Dataset START

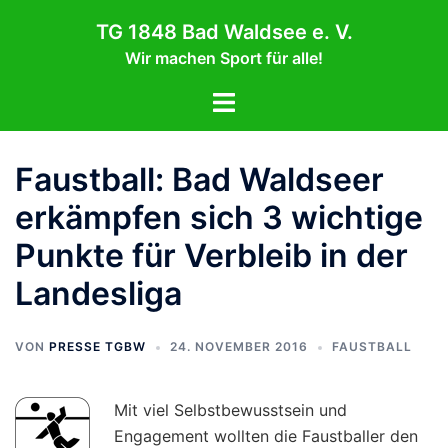
Zum
TG 1848 Bad Waldsee e. V.
Inhalt
Wir machen Sport für alle!
springen
Menü
umschalten
Faustball: Bad Waldseer
erkämpfen sich 3 wichtige
Punkte für Verbleib in der
Landesliga
VON
PRESSE TGBW
24. NOVEMBER 2016
FAUSTBALL
Mit viel Selbstbewusstsein und
Engagement wollten die Faustballer den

Dataset END

Exercise details>
Output nothing but the lines from the one with "Punkte für Verbleib in der" through the last line above, each exactly as it stands.

Task solution>
Punkte für Verbleib in der
Landesliga
VON
PRESSE TGBW
24. NOVEMBER 2016
FAUSTBALL
Mit viel Selbstbewusstsein und
Engagement wollten die Faustballer den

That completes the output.